== Data for this exercise ==

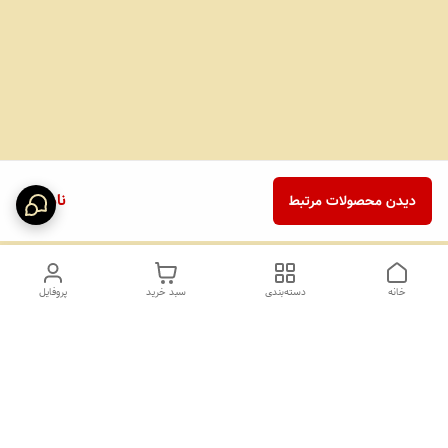
ناموجود
دیدن محصولات مرتبط
خانه
دسته‌بندی
سبد خرید
پروفایل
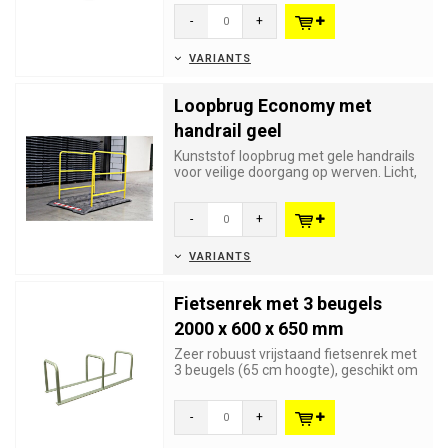
-
+
VARIANTS
Loopbrug Economy met
handrail geel
Kunststof loopbrug met gele handrails
voor veilige doorgang op werven. Licht,
UV-bestendig, antislip...
-
+
VARIANTS
Fietsenrek met 3 beugels
2000 x 600 x 650 mm
Zeer robuust vrijstaand fietsenrek met
3 beugels (65 cm hoogte), geschikt om
6 fietsen veilig te ver...
-
+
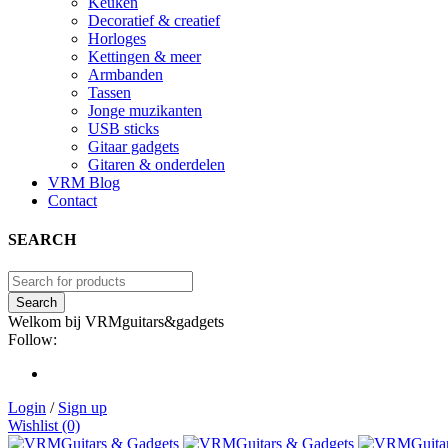
Keuken
Decoratief & creatief
Horloges
Kettingen & meer
Armbanden
Tassen
Jonge muzikanten
USB sticks
Gitaar gadgets
Gitaren & onderdelen
VRM Blog
Contact
SEARCH
Welkom bij VRMguitars&gadgets
Follow:
Login
/
Sign up
Wishlist (0)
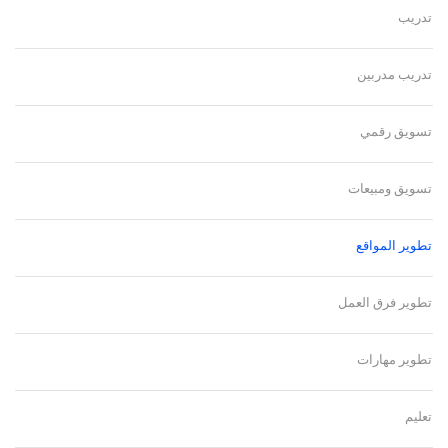
تدريب
تدريب مدربين
تسويق رقمي
تسويق ومبيعات
تطوير المواقع
تطوير فرق العمل
تطوير مهارات
تعليم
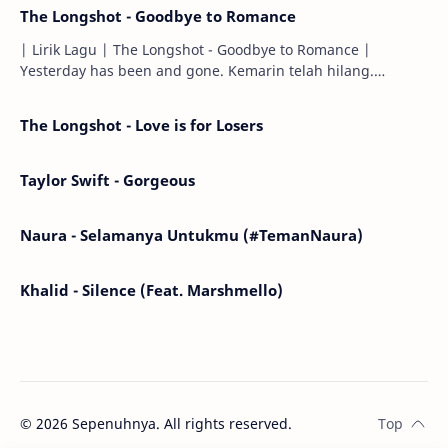
The Longshot - Goodbye to Romance
| Lirik Lagu | The Longshot - Goodbye to Romance |
Yesterday has been and gone. Kemarin telah hilang.
Tomorrow will I find the sun or will i…
The Longshot - Love is for Losers
Taylor Swift - Gorgeous
Naura - Selamanya Untukmu (#TemanNaura)
Khalid - Silence (Feat. Marshmello)
©
2026
Sepenuhnya. All rights reserved.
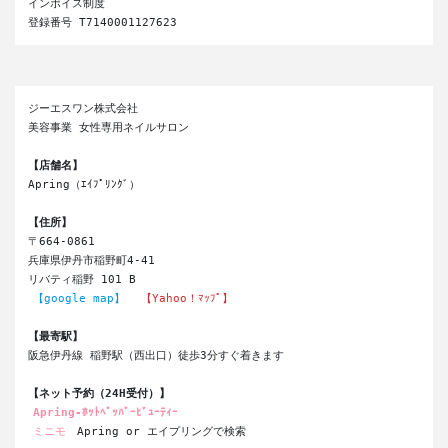
インボイス制度

登録番号 T7140001127623 
ジーエスワン株式会社
美容事業 女性専用ネイルサロン
【店舗名】
Apring（ｴｲﾌﾟﾘﾝｸﾞ）
【住所】
〒664-0861
兵庫県伊丹市稲野町4-41
リバティ稲野 101 B
【google map】
【Yahoo！ﾏｯﾌﾟ】
【最寄駅】
阪急伊丹線 稲野駅（西出口）徒歩3分すぐ着きます
【ネット予約（24H受付）】
Apring-ﾎｯﾄﾍﾟｯﾊﾟｰﾋﾞｭｰﾃｨｰ
ミニモ
 Apring or エイプリングで検索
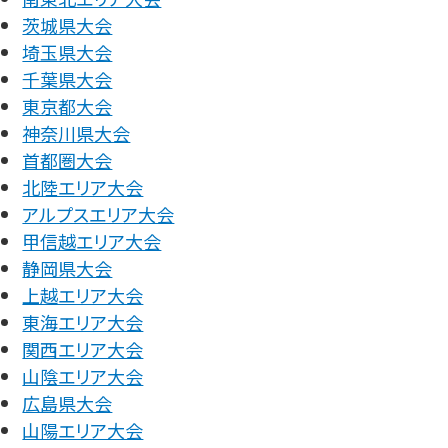
茨城県大会
埼玉県大会
千葉県大会
東京都大会
神奈川県大会
首都圏大会
北陸エリア大会
アルプスエリア大会
甲信越エリア大会
静岡県大会
上越エリア大会
東海エリア大会
関西エリア大会
山陰エリア大会
広島県大会
山陽エリア大会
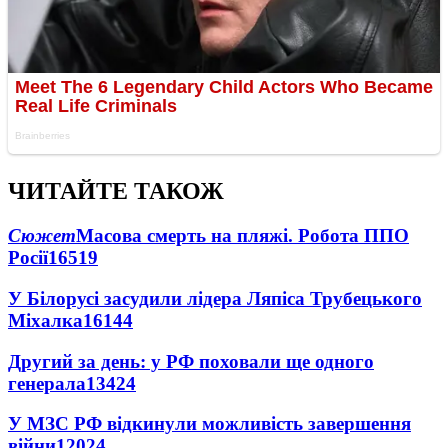
ЧИТАЙТЕ ТАКОЖ
Сюжет
Масова смерть на пляжі. Робота ППО
Росії
16519
У Білорусі засудили лідера Ляпіса Трубецького
Міхалка
16144
Другий за день: у РФ поховали ще одного
генерала
13424
У МЗС РФ відкинули можливість завершення
війни
12024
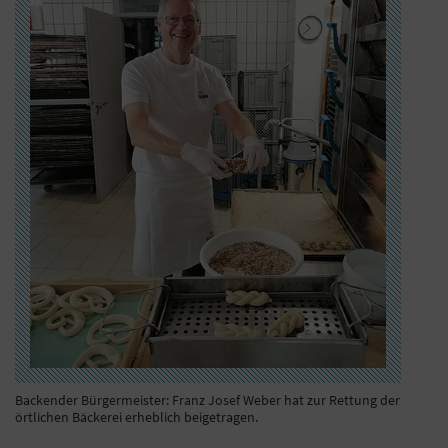
Backender Bürgermeister: Franz Josef Weber hat zur Rettung der
örtlichen Bäckerei erheblich beigetragen.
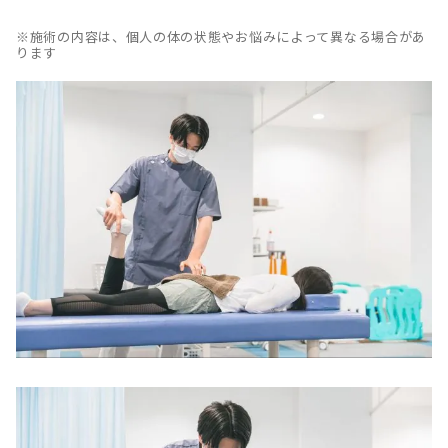
※施術の内容は、個人の体の状態やお悩みによって異なる場合があ
ります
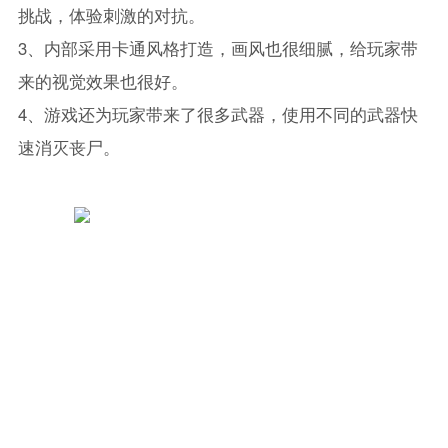
挑战，体验刺激的对抗。
3、内部采用卡通风格打造，画风也很细腻，给玩家带
来的视觉效果也很好。
4、游戏还为玩家带来了很多武器，使用不同的武器快
速消灭丧尸。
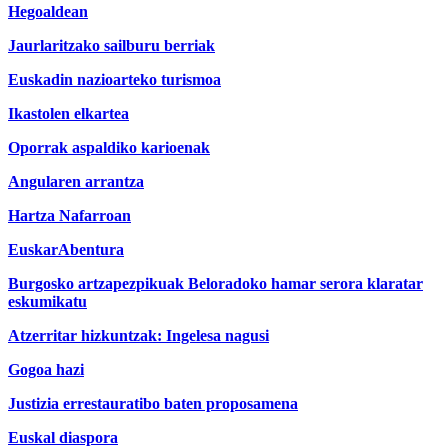
Hegoaldean
Jaurlaritzako sailburu berriak
Euskadin nazioarteko turismoa
Ikastolen elkartea
Oporrak aspaldiko karioenak
Angularen arrantza
Hartza Nafarroan
EuskarAbentura
Burgosko artzapezpikuak Beloradoko hamar serora klaratar
eskumikatu
Atzerritar hizkuntzak: Ingelesa nagusi
Gogoa hazi
Justizia errestauratibo baten proposamena
Euskal diaspora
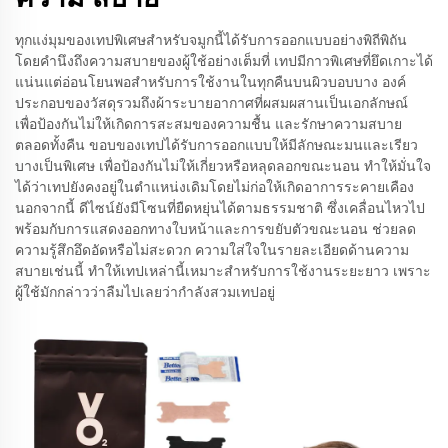
ทุกแง่มุมของเทปพิเศษสำหรับจมูกนี้ได้รับการออกแบบอย่างพิถีพิถัน
โดยคำนึงถึงความสบายของผู้ใช้อย่างเต็มที่ เทปมีกาวพิเศษที่ยึดเกาะได้
แน่นแต่อ่อนโยนพอสำหรับการใช้งานในทุกคืนบนผิวบอบบาง องค์
ประกอบของวัสดุรวมถึงผ้าระบายอากาศที่ผสมผสานเป็นเอกลักษณ์
เพื่อป้องกันไม่ให้เกิดการสะสมของความชื้น และรักษาความสบาย
ตลอดทั้งคืน ขอบของเทปได้รับการออกแบบให้มีลักษณะมนและเรียว
บางเป็นพิเศษ เพื่อป้องกันไม่ให้เกี่ยวหรือหลุดลอกขณะนอน ทำให้มั่นใจ
ได้ว่าเทปยังคงอยู่ในตำแหน่งเดิมโดยไม่ก่อให้เกิดอาการระคายเคือง
นอกจากนี้ ดีไซน์ยังมีโซนที่ยืดหยุ่นได้ตามธรรมชาติ ซึ่งเคลื่อนไหวไป
พร้อมกับการแสดงออกทางใบหน้าและการขยับตัวขณะนอน ช่วยลด
ความรู้สึกอึดอัดหรือไม่สะดวก ความใส่ใจในรายละเอียดด้านความ
สบายเช่นนี้ ทำให้เทปเหล่านี้เหมาะสำหรับการใช้งานระยะยาว เพราะ
ผู้ใช้มักกล่าวว่าลืมไปเลยว่ากำลังสวมเทปอยู่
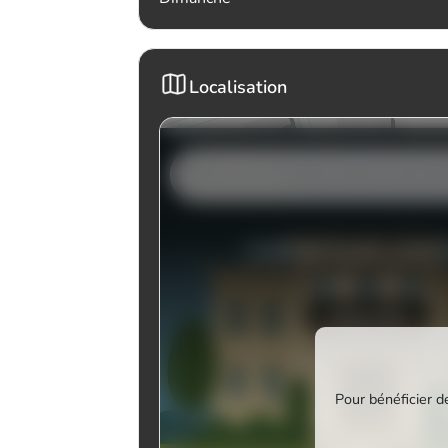
Localisation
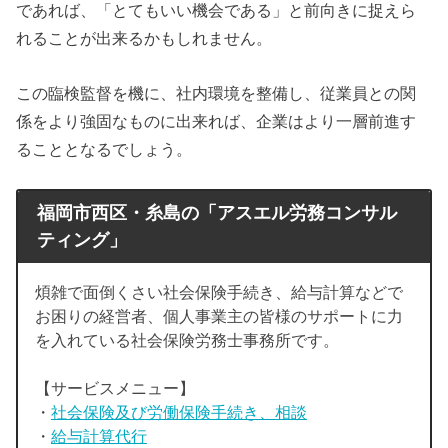
であれば、「とてもいい機会である」と前向きに捉えら
れることが出来るかもしれません。
この臨検監督を機に、社内環境を整備し、従業員との関
係をより強固なものに出来れば、企業はより一層前進す
ることとなるでしょう。
福岡市西区・糸島の「アスエル労務コンサル
ティング」
煩雑で面倒くさい社会保険手続き、給与計算などで
お困りの経営者、個人事業主の皆様のサポートに力
を入れている社会保険労務士事務所です。
【サービスメニュー】
・
社会保険及び労働保険手続き、相談
・
給与計算代行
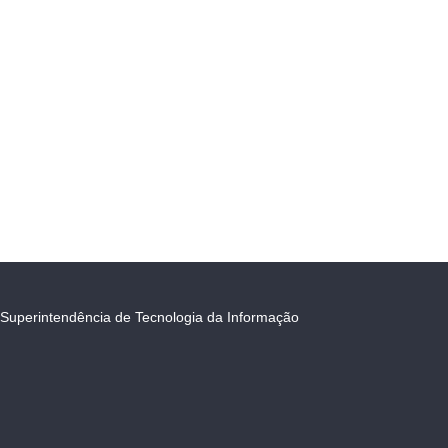
Superintendência de Tecnologia da Informação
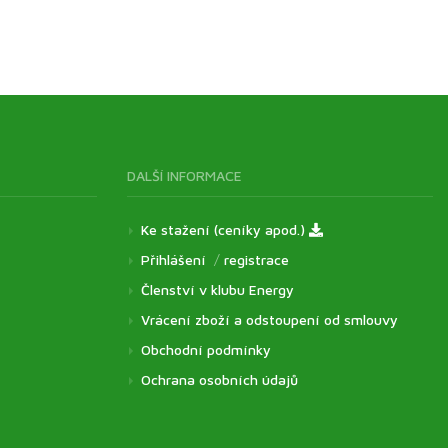
DALŠÍ INFORMACE
Ke stažení (ceníky apod.)
Přihlášení
/
registrace
Členství v klubu Energy
Vrácení zboží a odstoupení od smlouvy
Obchodní podmínky
Ochrana osobních údajů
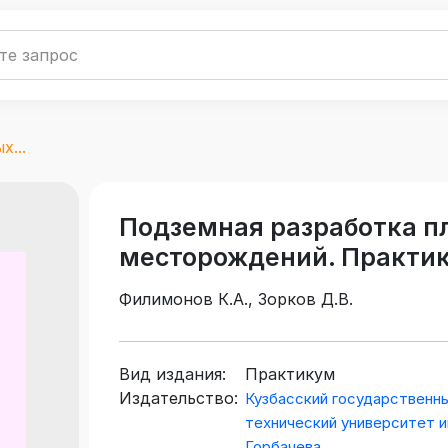
...
Подземная разработка п
месторождений. Практи
Филимонов К.А., Зорков Д.В.
Вид издания:
Практикум
Издательство:
Кузбасский государственн
технический университет и
Горбачева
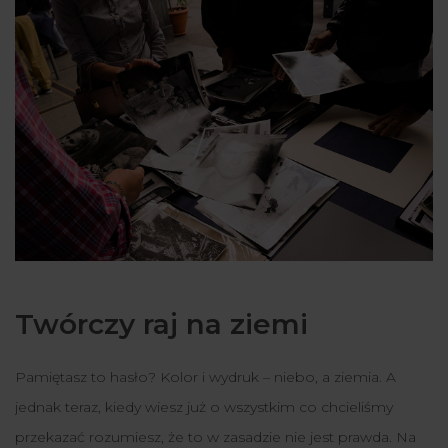
Twórczy raj na ziemi
Pamiętasz to hasło? Kolor i wydruk – niebo, a ziemia. A
jednak teraz, kiedy wiesz już o wszystkim co chcieliśmy
przekazać rozumiesz, że to w zasadzie nie jest prawda. Na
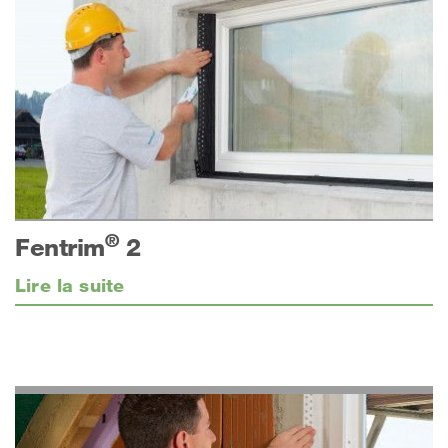
®
Fentrim
2
Lire la suite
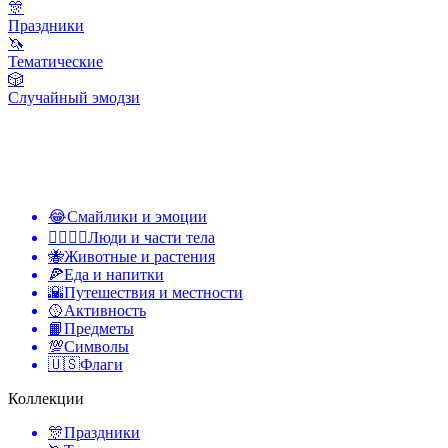
🎊
Праздники
🦄
Тематические
🎲
Случайный эмодзи
😂
Смайлики и эмоции
👩‍❤️‍💋‍👨
Люди и части тела
🐝
Животные и растения
🍕
Еда и напитки
🌇
Путешествия и местности
🥎
Активность
📙
Предметы
💯
Символы
🇺🇸
Флаги
Коллекции
🎊
Праздники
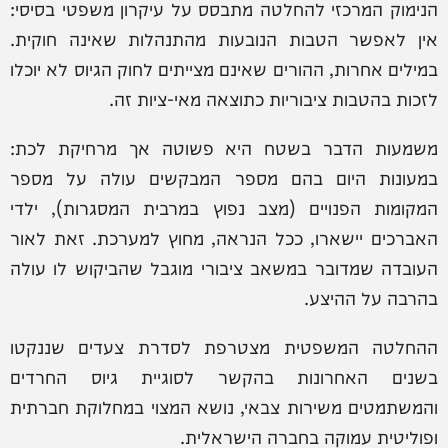
הנימוק המרכזי להחלטה מתבסס על עיקרון משפטי בסיסי:
אין לאפשר הטבות הנובעות מהתנהלות שאינה חוקית.
במילים אחרות, ההורים שאינם מצייתים לחוק הגיוס לא יוכלו
לזכות בהטבות ציבוריות כתוצאה מאי-ציות זה.
משמעות הדבר בשטח היא פשוטה אך מרחיקת לכת:
במעונות היום בהם מספר המבקשים עולה על מספר
המקומות הפנויים (מצב נפוץ במרבית המסגרות), ילדי
האברכים יישארו, ככל הנראה, מחוץ למערכת. זאת לאור
העובדה שמדובר במשאב ציבורי מוגבל שהביקוש לו עולה
בהרבה על ההיצע.
ההחלטה המשפטית מצטרפת לסדרת צעדים שננקטו
בשנים האחרונות בהקשר לסוגיית גיוס החרדים
והמשתמטים משירות צבאי, נושא המצוי במחלוקת חברתית
ופוליטית עמוקה בחברה הישראלית.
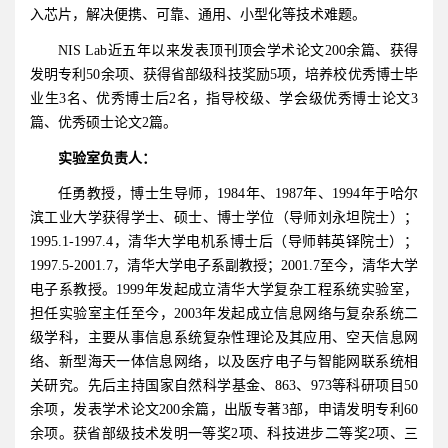
入芯片，解决便携、可靠、通用、小型化等技术难题。
NIS Lab近五年以来发表顶刊顶会学术论文200余篇、获得
发明专利50余项、获得省部级科技奖励5项，培养校优秀博士毕
业生3名、优秀博士后2名，指导校级、学会级优秀博士论文3
篇、优秀硕士论文2篇。
实验室负责人：
任勇教授，博士生导师，1984年、1987年、1994年于哈尔
滨工业大学获得学士、硕士、博士学位（导师刘永坦院士）；
1995.1-1997.4，清华大学电机系博士后（导师韩英铎院士）；
1997.5-2001.7，清华大学电子系副教授；2001.7至今，清华大学
电子系教授。1999年发起成立清华大学复杂工程系统实验室，
担任实验室主任至今，2003年发起成立信息网络与复杂系统二
级学科，主要从事信息系统复杂性理论及其应用、空天信息网
络、新型海天一体信息网络，以及医疗电子与智能网联系统相
关研究。先后主持国家自然科学基金、863、973等科研项目50
余项，发表学术论文200余篇，出版专著3部，申请发明专利60
余项。获省部级技术发明一等奖2项、科技进步二等奖2项、三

===

● Task statement: Your answer must be the exact lines from the records above, from the one containing "تطوير فرق العمل" through the one containing "The Longshot - Love is for Losers", both included, with every picture left out.

● Exercise output:
تطوير فرق العمل
تطوير مهارات
تعليم
The Longshot - Goodbye to Romance
| Lirik Lagu | The Longshot - Goodbye to Romance |
Yesterday has been and gone. Kemarin telah hilang.
Tomorrow will I find the sun or will i…
The Longshot - Love is for Losers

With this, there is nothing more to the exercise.